**Required action:** Give back every record below in full and exactly, but without a single image.

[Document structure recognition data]
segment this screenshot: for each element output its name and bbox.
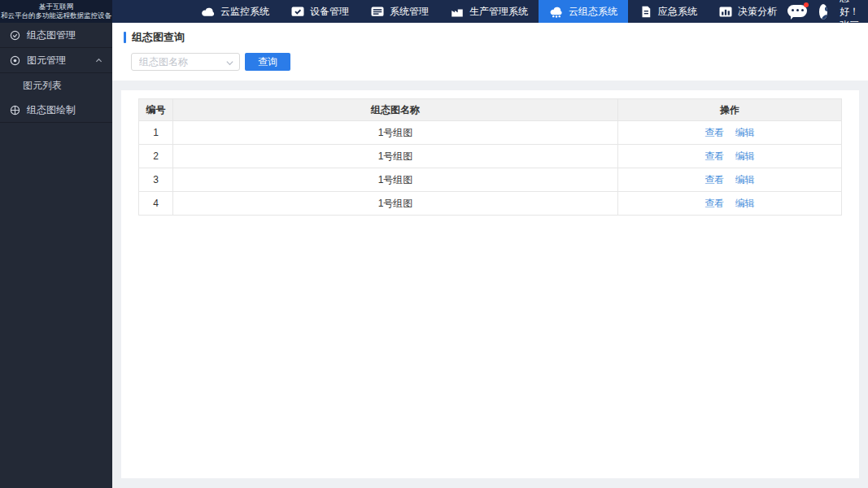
nav-item-device[interactable]: 设备管理: [280, 0, 360, 23]
nav-label: 应急系统: [658, 5, 697, 19]
table-row: 4 1号组图 查看 编辑: [139, 192, 842, 216]
sidebar-item-label: 组态图绘制: [27, 103, 76, 117]
config-management-icon: [10, 30, 20, 41]
edit-link[interactable]: 编辑: [735, 127, 755, 138]
cell-id: 4: [139, 192, 173, 216]
nav-item-emergency[interactable]: 应急系统: [628, 0, 708, 23]
table-header-row: 编号 组态图名称 操作: [139, 99, 842, 121]
table-row: 3 1号组图 查看 编辑: [139, 168, 842, 192]
cell-name: 1号组图: [173, 168, 618, 192]
chevron-up-icon: [95, 57, 103, 64]
cell-name: 1号组图: [173, 192, 618, 216]
brand-line1: 基于互联网: [39, 2, 74, 11]
header-name: 组态图名称: [173, 99, 618, 121]
app-root: 基于互联网 和云平台的多功能远程数据监控设备 云监控系统 设备管理 系统管: [0, 0, 868, 488]
view-link[interactable]: 查看: [704, 127, 724, 138]
cell-actions: 查看 编辑: [618, 145, 842, 168]
system-list-icon: [370, 6, 385, 18]
cell-id: 1: [139, 121, 173, 145]
cell-id: 2: [139, 145, 173, 168]
results-card: 编号 组态图名称 操作 1 1号组图 查看 编辑: [121, 90, 859, 478]
nav-label: 云监控系统: [220, 5, 269, 19]
user-avatar[interactable]: [819, 4, 827, 20]
sidebar-item-element-management[interactable]: 图元管理: [0, 48, 112, 73]
messages-icon[interactable]: [787, 5, 807, 18]
edit-link[interactable]: 编辑: [735, 150, 755, 162]
element-management-icon: [10, 55, 20, 66]
sidebar-item-label: 图元列表: [23, 79, 62, 93]
production-icon: [450, 6, 465, 18]
analysis-chart-icon: [718, 6, 733, 18]
config-name-select[interactable]: [131, 53, 240, 71]
notification-badge: [804, 2, 809, 7]
config-name-input[interactable]: [132, 54, 239, 70]
top-navigation: 云监控系统 设备管理 系统管理 生产管理系统: [190, 0, 787, 23]
cell-name: 1号组图: [173, 145, 618, 168]
view-link[interactable]: 查看: [704, 174, 724, 185]
main-content: 组态图查询 查询 编号: [112, 23, 868, 488]
cell-id: 3: [139, 168, 173, 192]
cloud-monitor-icon: [201, 6, 216, 18]
brand-line2: 和云平台的多功能远程数据监控设备: [1, 11, 111, 20]
avatar-shoulders: [822, 15, 828, 20]
chat-dots: [792, 9, 804, 11]
edit-link[interactable]: 编辑: [735, 174, 755, 185]
sidebar-item-element-list[interactable]: 图元列表: [0, 73, 112, 98]
config-table: 编号 组态图名称 操作 1 1号组图 查看 编辑: [138, 98, 842, 216]
edit-link[interactable]: 编辑: [735, 198, 755, 209]
nav-label: 决策分析: [738, 5, 777, 19]
search-row: 查询: [124, 53, 857, 71]
nav-label: 系统管理: [390, 5, 429, 19]
cell-name: 1号组图: [173, 121, 618, 145]
title-accent-bar: [124, 32, 126, 43]
nav-label: 云组态系统: [569, 5, 617, 19]
view-link[interactable]: 查看: [704, 198, 724, 209]
page-title: 组态图查询: [124, 30, 857, 45]
cloud-config-icon: [549, 6, 564, 18]
nav-item-cloud-monitor[interactable]: 云监控系统: [190, 0, 280, 23]
sidebar: 组态图管理 图元管理 图元列表 组态图绘制: [0, 23, 112, 488]
avatar-head: [825, 7, 828, 11]
query-panel: 组态图查询 查询: [112, 23, 868, 81]
page-title-text: 组态图查询: [132, 30, 185, 45]
header-actions: 操作: [618, 99, 842, 121]
brand-block: 基于互联网 和云平台的多功能远程数据监控设备: [0, 0, 112, 23]
config-draw-icon: [10, 105, 20, 115]
sidebar-item-label: 组态图管理: [27, 28, 76, 42]
nav-item-analysis[interactable]: 决策分析: [708, 0, 787, 23]
nav-item-system[interactable]: 系统管理: [360, 0, 439, 23]
nav-label: 生产管理系统: [469, 5, 528, 19]
view-link[interactable]: 查看: [704, 150, 724, 162]
topbar-right: 您好！张三: [787, 0, 868, 23]
table-row: 1 1号组图 查看 编辑: [139, 121, 842, 145]
nav-item-production[interactable]: 生产管理系统: [439, 0, 539, 23]
device-check-icon: [290, 6, 305, 18]
sidebar-item-config-chart-management[interactable]: 组态图管理: [0, 23, 112, 48]
query-button[interactable]: 查询: [245, 53, 290, 71]
sidebar-item-label: 图元管理: [27, 54, 89, 68]
cell-actions: 查看 编辑: [618, 168, 842, 192]
cell-actions: 查看 编辑: [618, 121, 842, 145]
emergency-doc-icon: [639, 6, 653, 18]
table-row: 2 1号组图 查看 编辑: [139, 145, 842, 168]
cell-actions: 查看 编辑: [618, 192, 842, 216]
nav-label: 设备管理: [310, 5, 349, 19]
header-id: 编号: [139, 99, 173, 121]
nav-item-cloud-config[interactable]: 云组态系统: [539, 0, 628, 23]
sidebar-item-config-chart-draw[interactable]: 组态图绘制: [0, 98, 112, 123]
body-row: 组态图管理 图元管理 图元列表 组态图绘制: [0, 23, 868, 488]
topbar: 基于互联网 和云平台的多功能远程数据监控设备 云监控系统 设备管理 系统管: [0, 0, 868, 23]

**Result:**
segment this screenshot: for each element output its name and bbox.
nav-item-device[interactable]: 设备管理: [280, 0, 360, 23]
nav-label: 应急系统: [658, 5, 697, 19]
table-row: 4 1号组图 查看 编辑: [139, 192, 842, 216]
sidebar-item-label: 组态图绘制: [27, 103, 76, 117]
config-management-icon: [10, 30, 20, 41]
edit-link[interactable]: 编辑: [735, 127, 755, 138]
cell-id: 4: [139, 192, 173, 216]
nav-item-emergency[interactable]: 应急系统: [628, 0, 708, 23]
table-header-row: 编号 组态图名称 操作: [139, 99, 842, 121]
table-row: 3 1号组图 查看 编辑: [139, 168, 842, 192]
cell-name: 1号组图: [173, 168, 618, 192]
chevron-up-icon: [95, 57, 103, 64]
cell-name: 1号组图: [173, 192, 618, 216]
brand-line1: 基于互联网: [39, 2, 74, 11]
header-name: 组态图名称: [173, 99, 618, 121]
app-root: 基于互联网 和云平台的多功能远程数据监控设备 云监控系统 设备管理 系统管: [0, 0, 868, 488]
view-link[interactable]: 查看: [704, 127, 724, 138]
cell-actions: 查看 编辑: [618, 145, 842, 168]
system-list-icon: [370, 6, 385, 18]
cell-id: 1: [139, 121, 173, 145]
cell-id: 2: [139, 145, 173, 168]
results-card: 编号 组态图名称 操作 1 1号组图 查看 编辑: [121, 90, 859, 478]
nav-label: 云监控系统: [220, 5, 269, 19]
user-avatar[interactable]: [819, 4, 827, 20]
sidebar-item-element-management[interactable]: 图元管理: [0, 48, 112, 73]
messages-icon[interactable]: [787, 5, 807, 18]
edit-link[interactable]: 编辑: [735, 150, 755, 162]
element-management-icon: [10, 55, 20, 66]
sidebar-item-label: 图元列表: [23, 79, 62, 93]
production-icon: [450, 6, 465, 18]
analysis-chart-icon: [718, 6, 733, 18]
config-name-select[interactable]: [131, 53, 240, 71]
notification-badge: [804, 2, 809, 7]
config-name-input[interactable]: [132, 54, 239, 70]
top-navigation: 云监控系统 设备管理 系统管理 生产管理系统: [190, 0, 787, 23]
cell-name: 1号组图: [173, 145, 618, 168]
view-link[interactable]: 查看: [704, 174, 724, 185]
main-content: 组态图查询 查询 编号: [112, 23, 868, 488]
cell-id: 3: [139, 168, 173, 192]
cloud-monitor-icon: [201, 6, 216, 18]
brand-line2: 和云平台的多功能远程数据监控设备: [1, 11, 111, 20]
avatar-shoulders: [822, 15, 828, 20]
chat-dots: [792, 9, 804, 11]
edit-link[interactable]: 编辑: [735, 174, 755, 185]
sidebar-item-element-list[interactable]: 图元列表: [0, 73, 112, 98]
config-table: 编号 组态图名称 操作 1 1号组图 查看 编辑: [138, 98, 842, 216]
edit-link[interactable]: 编辑: [735, 198, 755, 209]
nav-label: 决策分析: [738, 5, 777, 19]
search-row: 查询: [124, 53, 857, 71]
nav-label: 系统管理: [390, 5, 429, 19]
cell-name: 1号组图: [173, 121, 618, 145]
title-accent-bar: [124, 32, 126, 43]
nav-label: 云组态系统: [569, 5, 617, 19]
view-link[interactable]: 查看: [704, 198, 724, 209]
page-title: 组态图查询: [124, 30, 857, 45]
cloud-config-icon: [549, 6, 564, 18]
nav-item-cloud-monitor[interactable]: 云监控系统: [190, 0, 280, 23]
sidebar: 组态图管理 图元管理 图元列表 组态图绘制: [0, 23, 112, 488]
avatar-head: [825, 7, 828, 11]
query-panel: 组态图查询 查询: [112, 23, 868, 81]
page-title-text: 组态图查询: [132, 30, 185, 45]
header-actions: 操作: [618, 99, 842, 121]
brand-block: 基于互联网 和云平台的多功能远程数据监控设备: [0, 0, 112, 23]
config-draw-icon: [10, 105, 20, 115]
sidebar-item-label: 组态图管理: [27, 28, 76, 42]
nav-item-analysis[interactable]: 决策分析: [708, 0, 787, 23]
nav-item-system[interactable]: 系统管理: [360, 0, 439, 23]
nav-label: 生产管理系统: [469, 5, 528, 19]
view-link[interactable]: 查看: [704, 150, 724, 162]
topbar-right: 您好！张三: [787, 0, 868, 23]
table-row: 1 1号组图 查看 编辑: [139, 121, 842, 145]
nav-item-production[interactable]: 生产管理系统: [439, 0, 539, 23]
device-check-icon: [290, 6, 305, 18]
sidebar-item-config-chart-management[interactable]: 组态图管理: [0, 23, 112, 48]
query-button[interactable]: 查询: [245, 53, 290, 71]
sidebar-item-label: 图元管理: [27, 54, 89, 68]
cell-actions: 查看 编辑: [618, 168, 842, 192]
cell-actions: 查看 编辑: [618, 121, 842, 145]
emergency-doc-icon: [639, 6, 653, 18]
table-row: 2 1号组图 查看 编辑: [139, 145, 842, 168]
cell-actions: 查看 编辑: [618, 192, 842, 216]
nav-label: 设备管理: [310, 5, 349, 19]
header-id: 编号: [139, 99, 173, 121]
nav-item-cloud-config[interactable]: 云组态系统: [539, 0, 628, 23]
sidebar-item-config-chart-draw[interactable]: 组态图绘制: [0, 98, 112, 123]
body-row: 组态图管理 图元管理 图元列表 组态图绘制: [0, 23, 868, 488]
topbar: 基于互联网 和云平台的多功能远程数据监控设备 云监控系统 设备管理 系统管: [0, 0, 868, 23]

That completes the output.